L’Evangile

« Allez dans le monde entier. Proclamez l’Évangile » (Mc 16, 9-15)
Alléluia. Alléluia.
Voici le jour que fit le Seigneur,
qu’il soit pour nous jour de fête et de joie !
Alléluia. (Ps 117, 24)
Évangile de Jésus Christ selon saint Marc
Ressuscité le matin, le premier jour de la semaine,
Jésus apparut d’abord à Marie Madeleine,
de laquelle il avait expulsé sept démons.
Celle-ci partit annoncer la nouvelle
à ceux qui, ayant vécu avec lui, s’affligeaient et pleuraient.
Quand ils entendirent que Jésus était vivant
et qu’elle l’avait vu,
ils refusèrent de croire.
Après cela, il se manifesta sous un autre aspect
à deux d’entre eux
qui étaient en chemin pour aller à la campagne.

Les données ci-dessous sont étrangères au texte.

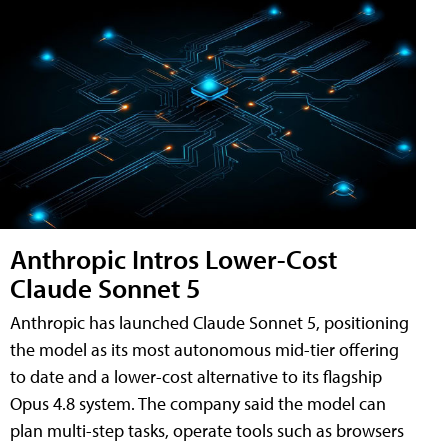
Anthropic Intros Lower-Cost
Claude Sonnet 5
Anthropic has launched Claude Sonnet 5, positioning
the model as its most autonomous mid-tier offering
to date and a lower-cost alternative to its flagship
Opus 4.8 system. The company said the model can
plan multi-step tasks, operate tools such as browsers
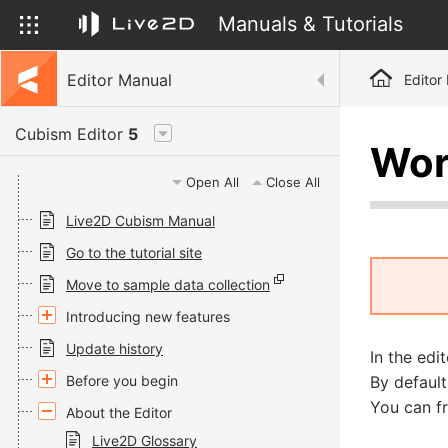
Manuals & Tutorials
Editor Manual
Editor
Cubism Editor
5
Wor
Open All
Close All
Live2D Cubism Manual
Go to the tutorial site
Move to sample data collection
Introducing new features
Update history
In the ed
Before you begin
By default
You can fr
About the Editor
Live2D Glossary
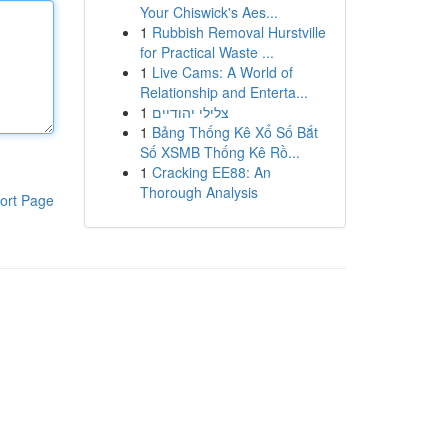
Your Chiswick's Aes...
1
Rubbish Removal Hurstville
for Practical Waste ...
1
Live Cams: A World of
Relationship and Enterta...
1
צלילי יהודיים
1
Bảng Thống Kê Xổ Số Bắt
Số XSMB Thống Kê Rồ...
1
Cracking EE88: An
Thorough Analysis
ort Page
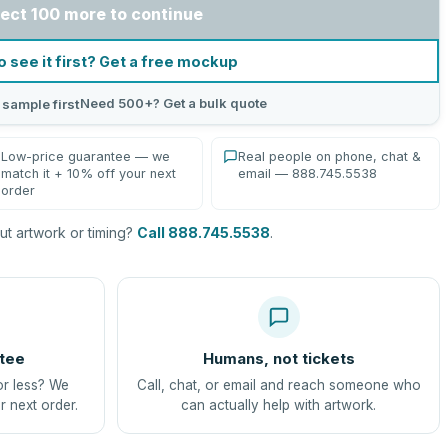
ect 100 more to continue
o see it first? Get a free mockup
Need 500+? Get a bulk quote
 sample first
Low-price guarantee — we
Real people on phone, chat &
match it + 10% off your next
email — 888.745.5538
order
t artwork or timing?
Call 888.745.5538
.
tee
Humans, not tickets
or less? We
Call, chat, or email and reach someone who
r next order.
can actually help with artwork.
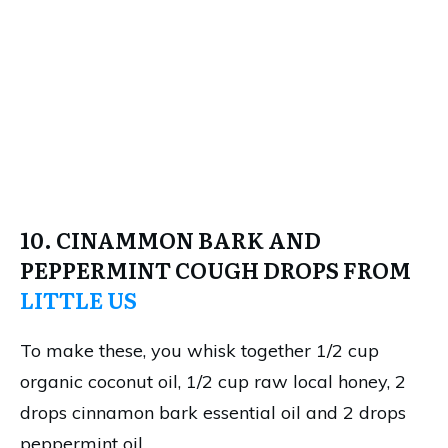
10. CINAMMON BARK AND
PEPPERMINT COUGH DROPS FROM
LITTLE US
To make these, you whisk together 1/2 cup
organic coconut oil, 1/2 cup raw local honey, 2
drops cinnamon bark essential oil and 2 drops
peppermint oil.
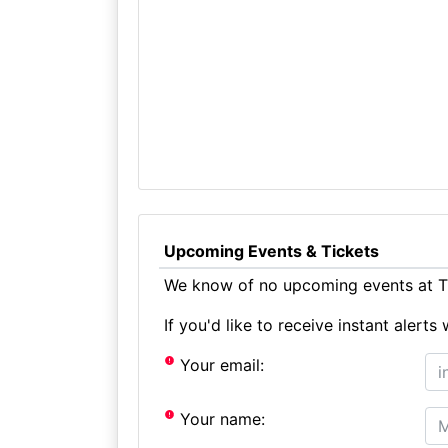
Upcoming Events & Tickets
We know of no upcoming events at T
If you'd like to receive instant aler
Your email:
Your name:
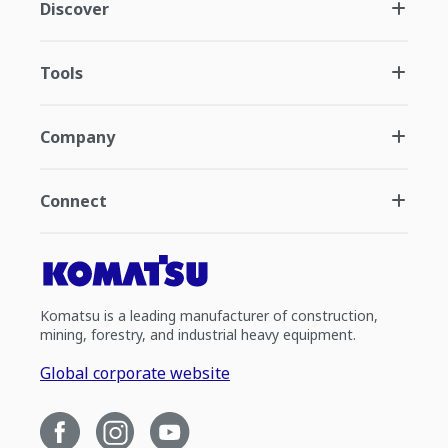
Discover
Tools
Company
Connect
Komatsu is a leading manufacturer of construction,
mining, forestry, and industrial heavy equipment.
Global corporate website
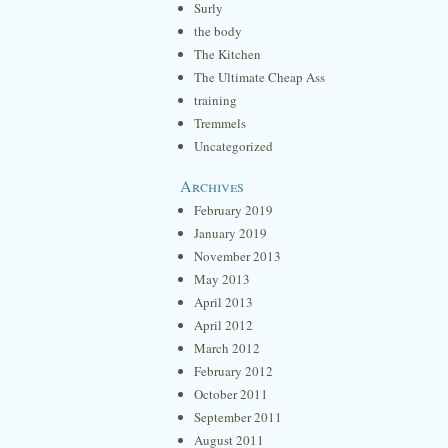
Surly
the body
The Kitchen
The Ultimate Cheap Ass
training
Tremmels
Uncategorized
Archives
February 2019
January 2019
November 2013
May 2013
April 2013
April 2012
March 2012
February 2012
October 2011
September 2011
August 2011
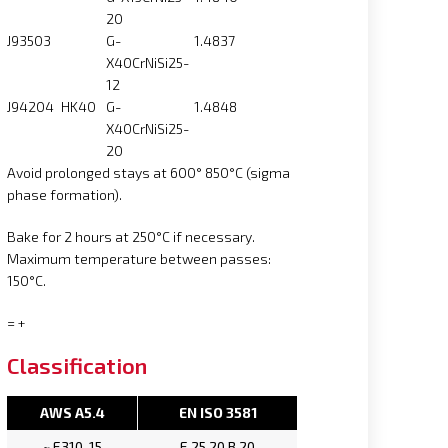
20
J93503
G-
1.4837
X40CrNiSi25-
12
J94204
HK40
G-
1.4848
X40CrNiSi25-
20
Avoid prolonged stays at 600° 850°C (sigma
phase formation).
Bake for 2 hours at 250°C if necessary.
Maximum temperature between passes:
150°C.
= +
Classification
AWS A5.4
EN ISO 3581
~ E310-15
E 25.20 B 20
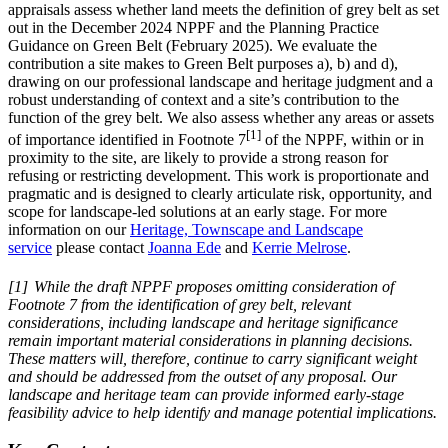
appraisals assess whether land meets the definition of grey belt as set
out in the December 2024 NPPF and the Planning Practice
Guidance on Green Belt (February 2025). We evaluate the
contribution a site makes to Green Belt purposes a), b) and d),
drawing on our professional landscape and heritage judgment and a
robust understanding of context and a site’s contribution to the
function of the grey belt. We also assess whether any areas or assets
[1]
of importance identified in Footnote 7
of the NPPF, within or in
proximity to the site, are likely to provide a strong reason for
refusing or restricting development. This work is proportionate and
pragmatic and is designed to clearly articulate risk, opportunity, and
scope for landscape-led solutions at an early stage. For more
information on our
Heritage, Townscape and Landscape
service
please contact
Joanna Ede
and
Kerrie Melrose
.
[1]
While the draft NPPF proposes omitting consideration of
Footnote 7 from the identification of grey belt, relevant
considerations, including landscape and heritage significance
remain important material considerations in planning decisions.
These matters will, therefore, continue to carry significant weight
and should be addressed from the outset of any proposal. Our
landscape and heritage team can provide informed early-stage
feasibility advice to help identify and manage potential implications.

Ceux-ci revinrent l’annoncer aux autres,
qui ne les crurent pas non plus.
Enfin, il se manifesta aux Onze eux-mêmes
pendant qu’ils étaient à table :
il leur reprocha leur manque de foi et la dureté de leurs cœurs
parce qu’ils n’avaient pas cru
ceux qui l’avaient contemplé ressuscité.
Puis il leur dit :
« Allez dans le monde entier.
Proclamez l’Évangile à toute la création. »
Sa réflexion
C’est étrange, non, ce samedi-là? Le jour après la fête, le vide comme un grand silence qui tient la place de tout ce qu’on a voulu croire, et pourtant, quelque chose pulse juste sous la peau des heures. On avance sans trop savoir pourquoi, avec l’impression d’être portés par des gestes minuscules: un sourire d’un voisin, le bruit des klaxons lointains qui rappelle que la vie continue, même quand nos doutes crissent dans nos tempes. On s’esquive, on revient, on se recompose. On est des vies qui se remettent en travail sans faire de bruit, comme des mains qui rangent, qui vérifient, qui se réchauffent autour d’un petit moment de répit.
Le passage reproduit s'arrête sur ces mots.